### TRY IT
Do any lines in the data below contain "スクリュー"? If so, copy every one of them.

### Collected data
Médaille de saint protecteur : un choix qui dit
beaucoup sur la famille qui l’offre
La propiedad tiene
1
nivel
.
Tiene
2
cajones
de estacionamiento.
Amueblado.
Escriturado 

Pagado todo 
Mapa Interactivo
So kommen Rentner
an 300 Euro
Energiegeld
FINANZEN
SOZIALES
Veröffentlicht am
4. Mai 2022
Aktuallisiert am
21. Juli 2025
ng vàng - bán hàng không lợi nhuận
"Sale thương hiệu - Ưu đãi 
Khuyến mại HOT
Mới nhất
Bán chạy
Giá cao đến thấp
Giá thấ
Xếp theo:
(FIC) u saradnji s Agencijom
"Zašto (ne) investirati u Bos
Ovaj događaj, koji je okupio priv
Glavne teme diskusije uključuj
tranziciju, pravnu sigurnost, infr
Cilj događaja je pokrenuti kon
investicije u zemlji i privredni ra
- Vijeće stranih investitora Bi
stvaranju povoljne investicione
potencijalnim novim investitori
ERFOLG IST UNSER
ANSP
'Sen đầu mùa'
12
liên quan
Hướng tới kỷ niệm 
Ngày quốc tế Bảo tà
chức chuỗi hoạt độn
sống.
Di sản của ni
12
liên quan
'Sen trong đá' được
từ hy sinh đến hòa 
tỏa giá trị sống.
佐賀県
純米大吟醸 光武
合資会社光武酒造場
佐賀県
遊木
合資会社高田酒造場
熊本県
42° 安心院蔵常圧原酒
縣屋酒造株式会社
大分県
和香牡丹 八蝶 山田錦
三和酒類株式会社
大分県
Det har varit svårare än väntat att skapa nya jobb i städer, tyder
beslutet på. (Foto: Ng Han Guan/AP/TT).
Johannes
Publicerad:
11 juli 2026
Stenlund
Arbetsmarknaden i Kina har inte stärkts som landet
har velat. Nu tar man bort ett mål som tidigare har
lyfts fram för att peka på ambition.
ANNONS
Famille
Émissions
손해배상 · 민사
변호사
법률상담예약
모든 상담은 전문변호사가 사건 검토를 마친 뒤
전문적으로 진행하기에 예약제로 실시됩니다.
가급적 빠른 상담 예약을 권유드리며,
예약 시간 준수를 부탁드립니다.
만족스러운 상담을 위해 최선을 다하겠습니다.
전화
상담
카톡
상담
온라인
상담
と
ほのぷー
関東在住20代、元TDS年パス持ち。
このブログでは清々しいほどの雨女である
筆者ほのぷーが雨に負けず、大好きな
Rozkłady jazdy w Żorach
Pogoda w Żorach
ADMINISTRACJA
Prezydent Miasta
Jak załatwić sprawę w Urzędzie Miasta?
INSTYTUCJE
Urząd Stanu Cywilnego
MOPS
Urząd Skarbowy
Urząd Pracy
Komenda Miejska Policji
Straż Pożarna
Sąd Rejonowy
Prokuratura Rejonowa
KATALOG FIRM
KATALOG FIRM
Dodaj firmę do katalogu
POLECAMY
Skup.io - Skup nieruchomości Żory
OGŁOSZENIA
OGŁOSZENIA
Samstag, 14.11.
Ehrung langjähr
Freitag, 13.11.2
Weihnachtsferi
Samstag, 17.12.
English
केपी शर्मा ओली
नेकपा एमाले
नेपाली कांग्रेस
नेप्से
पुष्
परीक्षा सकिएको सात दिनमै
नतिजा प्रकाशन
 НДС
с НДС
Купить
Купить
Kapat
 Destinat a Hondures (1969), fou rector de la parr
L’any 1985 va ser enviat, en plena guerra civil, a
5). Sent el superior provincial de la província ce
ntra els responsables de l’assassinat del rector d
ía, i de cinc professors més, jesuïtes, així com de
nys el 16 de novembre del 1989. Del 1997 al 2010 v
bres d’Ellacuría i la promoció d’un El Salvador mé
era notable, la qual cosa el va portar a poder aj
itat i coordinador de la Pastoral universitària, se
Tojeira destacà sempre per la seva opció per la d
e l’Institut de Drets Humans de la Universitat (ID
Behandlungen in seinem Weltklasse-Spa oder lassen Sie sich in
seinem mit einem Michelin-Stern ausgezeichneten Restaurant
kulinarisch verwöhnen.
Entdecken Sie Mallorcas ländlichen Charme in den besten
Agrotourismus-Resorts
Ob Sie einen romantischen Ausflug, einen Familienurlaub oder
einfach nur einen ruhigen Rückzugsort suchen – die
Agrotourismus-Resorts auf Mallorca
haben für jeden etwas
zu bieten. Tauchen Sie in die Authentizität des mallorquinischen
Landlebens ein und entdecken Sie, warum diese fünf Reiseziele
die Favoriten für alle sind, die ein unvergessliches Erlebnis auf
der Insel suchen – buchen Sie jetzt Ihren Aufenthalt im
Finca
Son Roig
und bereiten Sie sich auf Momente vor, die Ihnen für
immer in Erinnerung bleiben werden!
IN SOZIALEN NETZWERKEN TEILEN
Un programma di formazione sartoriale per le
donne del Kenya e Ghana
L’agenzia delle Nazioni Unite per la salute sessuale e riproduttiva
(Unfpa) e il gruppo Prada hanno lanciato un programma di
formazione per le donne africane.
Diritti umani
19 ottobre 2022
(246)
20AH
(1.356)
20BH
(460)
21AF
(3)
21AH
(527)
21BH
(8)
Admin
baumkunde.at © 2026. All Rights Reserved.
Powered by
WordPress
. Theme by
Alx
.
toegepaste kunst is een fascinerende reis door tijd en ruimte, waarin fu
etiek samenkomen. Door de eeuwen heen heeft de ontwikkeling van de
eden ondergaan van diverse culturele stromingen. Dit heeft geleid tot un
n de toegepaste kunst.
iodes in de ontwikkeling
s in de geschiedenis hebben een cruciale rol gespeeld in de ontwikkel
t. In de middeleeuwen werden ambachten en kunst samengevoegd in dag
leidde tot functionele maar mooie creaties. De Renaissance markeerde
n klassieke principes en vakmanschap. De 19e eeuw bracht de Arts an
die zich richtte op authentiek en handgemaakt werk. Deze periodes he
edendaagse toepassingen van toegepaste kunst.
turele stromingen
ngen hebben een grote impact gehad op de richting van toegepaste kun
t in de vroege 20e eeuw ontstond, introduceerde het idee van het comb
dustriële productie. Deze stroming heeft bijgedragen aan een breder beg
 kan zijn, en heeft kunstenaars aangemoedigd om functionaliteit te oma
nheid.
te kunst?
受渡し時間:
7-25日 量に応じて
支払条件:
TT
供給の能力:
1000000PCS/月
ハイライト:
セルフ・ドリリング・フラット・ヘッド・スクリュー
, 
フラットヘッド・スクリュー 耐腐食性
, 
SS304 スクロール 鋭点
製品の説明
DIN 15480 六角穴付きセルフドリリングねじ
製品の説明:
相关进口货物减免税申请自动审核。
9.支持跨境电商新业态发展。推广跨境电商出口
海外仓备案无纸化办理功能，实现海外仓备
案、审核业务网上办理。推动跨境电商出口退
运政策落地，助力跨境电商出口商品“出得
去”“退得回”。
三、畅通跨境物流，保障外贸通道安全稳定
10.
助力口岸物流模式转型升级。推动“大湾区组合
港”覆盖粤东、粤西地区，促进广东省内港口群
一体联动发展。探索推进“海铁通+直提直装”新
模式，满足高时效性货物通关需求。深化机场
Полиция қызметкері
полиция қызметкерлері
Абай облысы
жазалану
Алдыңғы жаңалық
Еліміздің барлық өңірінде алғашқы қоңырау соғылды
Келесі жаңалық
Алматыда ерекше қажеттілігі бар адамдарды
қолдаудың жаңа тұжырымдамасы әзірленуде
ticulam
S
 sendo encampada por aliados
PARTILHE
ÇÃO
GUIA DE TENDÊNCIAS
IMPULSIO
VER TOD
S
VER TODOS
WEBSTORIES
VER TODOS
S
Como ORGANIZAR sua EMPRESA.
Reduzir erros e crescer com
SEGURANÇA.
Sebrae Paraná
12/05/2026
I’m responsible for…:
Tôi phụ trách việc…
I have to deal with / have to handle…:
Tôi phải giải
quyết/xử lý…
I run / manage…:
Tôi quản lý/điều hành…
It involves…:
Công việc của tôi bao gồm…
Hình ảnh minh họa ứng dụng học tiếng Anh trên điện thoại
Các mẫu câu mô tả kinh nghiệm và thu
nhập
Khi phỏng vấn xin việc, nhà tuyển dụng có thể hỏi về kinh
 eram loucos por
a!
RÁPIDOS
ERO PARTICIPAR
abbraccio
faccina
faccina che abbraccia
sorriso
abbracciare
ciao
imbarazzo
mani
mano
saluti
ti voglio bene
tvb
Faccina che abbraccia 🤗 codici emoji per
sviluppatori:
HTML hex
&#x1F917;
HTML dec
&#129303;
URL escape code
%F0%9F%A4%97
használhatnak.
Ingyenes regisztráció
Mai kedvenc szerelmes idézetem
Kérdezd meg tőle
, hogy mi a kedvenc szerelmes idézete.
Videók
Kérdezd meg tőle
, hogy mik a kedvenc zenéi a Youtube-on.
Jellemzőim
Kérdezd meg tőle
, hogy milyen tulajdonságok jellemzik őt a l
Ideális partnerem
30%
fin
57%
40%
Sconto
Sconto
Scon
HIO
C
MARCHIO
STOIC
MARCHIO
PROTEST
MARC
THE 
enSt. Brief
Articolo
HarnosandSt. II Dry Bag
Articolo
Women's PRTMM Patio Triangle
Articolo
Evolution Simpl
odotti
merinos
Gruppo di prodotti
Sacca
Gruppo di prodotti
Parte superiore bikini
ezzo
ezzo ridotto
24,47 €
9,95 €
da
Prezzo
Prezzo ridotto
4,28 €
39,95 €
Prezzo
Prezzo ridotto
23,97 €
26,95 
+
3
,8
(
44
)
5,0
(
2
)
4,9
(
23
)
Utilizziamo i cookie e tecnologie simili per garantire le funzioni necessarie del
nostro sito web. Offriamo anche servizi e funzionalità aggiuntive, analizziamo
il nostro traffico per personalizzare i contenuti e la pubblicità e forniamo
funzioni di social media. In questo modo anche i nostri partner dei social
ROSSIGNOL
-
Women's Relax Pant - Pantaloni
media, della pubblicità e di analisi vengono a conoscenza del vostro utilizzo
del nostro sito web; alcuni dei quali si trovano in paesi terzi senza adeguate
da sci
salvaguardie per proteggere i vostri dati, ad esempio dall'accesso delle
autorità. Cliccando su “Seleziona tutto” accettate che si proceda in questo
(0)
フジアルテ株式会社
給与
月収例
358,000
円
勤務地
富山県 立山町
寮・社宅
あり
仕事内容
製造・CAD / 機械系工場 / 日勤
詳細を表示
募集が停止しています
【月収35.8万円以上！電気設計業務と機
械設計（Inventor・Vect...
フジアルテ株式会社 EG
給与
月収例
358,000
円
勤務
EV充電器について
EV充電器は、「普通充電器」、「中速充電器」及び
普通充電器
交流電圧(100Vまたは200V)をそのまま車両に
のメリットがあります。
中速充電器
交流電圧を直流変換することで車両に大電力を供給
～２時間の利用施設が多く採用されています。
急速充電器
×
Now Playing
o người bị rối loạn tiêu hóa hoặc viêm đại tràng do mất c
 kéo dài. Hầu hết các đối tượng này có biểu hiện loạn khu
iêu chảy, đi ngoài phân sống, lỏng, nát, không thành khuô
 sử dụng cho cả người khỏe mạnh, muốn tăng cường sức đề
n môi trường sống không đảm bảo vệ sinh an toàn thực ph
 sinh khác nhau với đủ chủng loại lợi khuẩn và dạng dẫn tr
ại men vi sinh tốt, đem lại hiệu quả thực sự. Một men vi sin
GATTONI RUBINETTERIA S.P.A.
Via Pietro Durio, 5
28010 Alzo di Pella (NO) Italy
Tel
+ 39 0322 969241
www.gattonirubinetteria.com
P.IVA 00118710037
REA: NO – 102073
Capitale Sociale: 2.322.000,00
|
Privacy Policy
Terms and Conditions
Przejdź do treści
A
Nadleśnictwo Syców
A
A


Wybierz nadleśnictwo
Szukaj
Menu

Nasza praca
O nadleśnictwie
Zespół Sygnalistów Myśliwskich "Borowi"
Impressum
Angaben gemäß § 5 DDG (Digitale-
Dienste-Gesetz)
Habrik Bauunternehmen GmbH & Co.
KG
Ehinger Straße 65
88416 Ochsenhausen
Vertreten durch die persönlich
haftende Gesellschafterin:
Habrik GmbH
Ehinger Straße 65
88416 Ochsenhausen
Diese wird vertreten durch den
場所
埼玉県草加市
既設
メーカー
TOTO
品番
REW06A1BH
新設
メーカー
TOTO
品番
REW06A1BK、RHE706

### OUTPUT OF THE TASK
セルフ・ドリリング・フラット・ヘッド・スクリュー
フラットヘッド・スクリュー 耐腐食性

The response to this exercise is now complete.